The Returned: “The Horde”

In the end, The Returned refuses to offer any easy answers. Beyond the portentous, 35-year-old words of Mrs. Costa—“They’ll get their revenge one day”—we don’t know why The Returned came back. We don’t know what the floating animal corpses had to do with The Returned. (But it’s likely they were drowned when the dam burst for the first time.) We don’t know why some of The Returned began to show their “age” through some of the most unsettling TV makeup effects in recent memory. After eight episodes of reanimating corpses and unusual phenomena, what the viewer is left with is something strange and remarkable, but beyond explanation. And in many ways, that mirrors the conclusion of “The Horde.”
The answers simply don’t matter. This isn’t an “answer” show, and that was made abundantly clear early on. In “Julie,” the third episode of season one, the titular character is attacked in the lobby of her apartment building—but when the attack comes to an end, it’s shown that she’s holding the weapon, and the person by her side is not Serge the serial killer but “Victor,” the mysterious boy who may or may not have caused the bus crash depict in the series’ very first scene. For as many times as a character within The Returned insists that there’s a reason, explanation, or cause for one occurrence or another, it’s likely that there isn’t. Because of this, The Returned mirrors real life more accurately than some shows that don’t depict the dead returning to life by the dozens. In this world, strange, unfortunate things happen all the time, and it’s rare for any of them to be followed by a satisfying answer.

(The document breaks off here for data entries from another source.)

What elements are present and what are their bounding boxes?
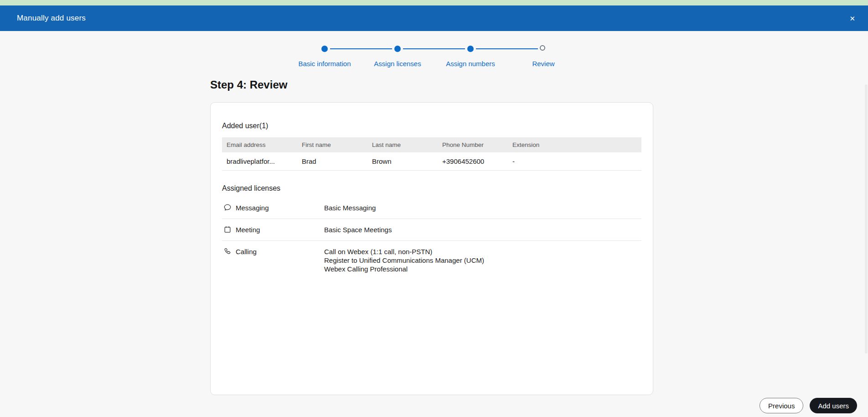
cell-last-name: Brown (367, 157, 438, 165)
step-label-basic-information[interactable]: Basic information (288, 60, 361, 68)
stepper: Basic information Assign licenses Assign… (288, 40, 580, 74)
phone-icon (223, 247, 232, 255)
stepper-connector (476, 48, 538, 49)
table-header-row: Email address First name Last name Phone… (222, 137, 641, 152)
cell-email: bradliveplatfor... (222, 157, 297, 165)
step-dot-assign-numbers[interactable] (467, 46, 474, 52)
step-label-assign-licenses[interactable]: Assign licenses (361, 60, 434, 68)
license-value: Register to Unified Communications Manag… (324, 256, 484, 265)
assigned-licenses-section: Assigned licenses Messaging Basic Messag… (222, 184, 641, 280)
license-label-meeting: Meeting (222, 225, 324, 234)
stepper-connector (403, 48, 465, 49)
license-values-calling: Call on Webex (1:1 call, non-PSTN) Regis… (324, 247, 484, 273)
license-values-messaging: Basic Messaging (324, 203, 376, 212)
license-value: Call on Webex (1:1 call, non-PSTN) (324, 247, 484, 256)
list-item-calling: Calling Call on Webex (1:1 call, non-PST… (222, 241, 641, 280)
add-users-button[interactable]: Add users (810, 398, 857, 413)
calendar-icon (223, 225, 232, 234)
license-values-meeting: Basic Space Meetings (324, 225, 392, 234)
list-item-messaging: Messaging Basic Messaging (222, 197, 641, 219)
step-dot-assign-licenses[interactable] (394, 46, 401, 52)
scrollbar[interactable] (865, 84, 868, 354)
license-label-messaging: Messaging (222, 203, 324, 212)
column-header-phone-number: Phone Number (438, 141, 508, 148)
review-card: Added user(1) Email address First name L… (210, 102, 653, 395)
stepper-connector (330, 48, 392, 49)
license-label-text: Meeting (236, 226, 260, 234)
license-label-calling: Calling (222, 247, 324, 255)
assigned-licenses-title: Assigned licenses (222, 184, 641, 193)
column-header-first-name: First name (297, 141, 367, 148)
footer-actions: Previous Add users (760, 398, 857, 413)
license-label-text: Messaging (236, 204, 269, 212)
step-dot-basic-information[interactable] (321, 46, 328, 52)
table-row: bradliveplatfor... Brad Brown +390645260… (222, 152, 641, 171)
step-label-assign-numbers[interactable]: Assign numbers (434, 60, 507, 68)
license-value: Basic Space Meetings (324, 225, 392, 234)
added-user-title: Added user(1) (222, 122, 641, 130)
added-user-table: Email address First name Last name Phone… (222, 137, 641, 171)
close-icon[interactable]: ✕ (847, 13, 857, 24)
previous-button[interactable]: Previous (760, 398, 803, 413)
license-value: Basic Messaging (324, 203, 376, 212)
column-header-email: Email address (222, 141, 297, 148)
dialog-title: Manually add users (17, 14, 86, 23)
page-title: Step 4: Review (210, 78, 868, 91)
chat-bubble-icon (223, 203, 232, 212)
license-value: Webex Calling Professional (324, 265, 484, 273)
license-label-text: Calling (236, 248, 257, 255)
step-label-review[interactable]: Review (507, 60, 580, 68)
column-header-last-name: Last name (367, 141, 438, 148)
list-item-meeting: Meeting Basic Space Meetings (222, 219, 641, 241)
cell-phone-number: +3906452600 (438, 157, 508, 165)
license-list: Messaging Basic Messaging Meeting (222, 197, 641, 280)
step-dot-review[interactable] (540, 45, 545, 51)
cell-first-name: Brad (297, 157, 367, 165)
dialog-header: Manually add users ✕ (0, 5, 868, 31)
cell-extension: - (508, 157, 641, 165)
top-accent-strip (0, 0, 868, 5)
column-header-extension: Extension (508, 141, 641, 148)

The A.V. Club wrote about this a lot this year, but Sundance Channel made tremendous strides toward loosening the confines of TV narrative in 2013. Everyone knows that things are supposed to happen within the half-hour or hour-long timeframe of a TV show. What The Returned (like its network companion Rectify) presupposes is… maybe they don’t? Sundance is making an opening for this kind of television within the United States, doing so with a spectacular crop of original and acquired programming. Story isn’t the end all, be all in a visual medium—as The Returned illustrates at every turn, there’s mood, emotion, performance, and cinematography to take into account, too. For all its startling elements, “The Horde,” is also one of the most visually stunning episodes of this first season. On scales epic as well as intimate: The fog-shrouded silhouettes of The Horde won’t soon be forgotten, but neither will the image of Lucy illuminated by spotlight/searchlight.
The episode packs an emotional wallop, too—and being stingy with the answers goes a long way toward increasing that impact. There are moments between mother and daughter, sister and sister, and surrogate mother and surrogate son that mean more because there’s an unknown on the other end of that showdown at The Helping Hand. Much of the first season is wrapped up in feeling the loss of The Returned through subtle changes in the village—here it’s projected through big, messy feelings. Major kudos to series MVP Anne Consigny, who once more displays the raw vulnerability of Claire’s situation (while peeling potatoes, nonetheless) before arming herself in such bravery and resolve during that Close Encounters Of The Third Kind climax.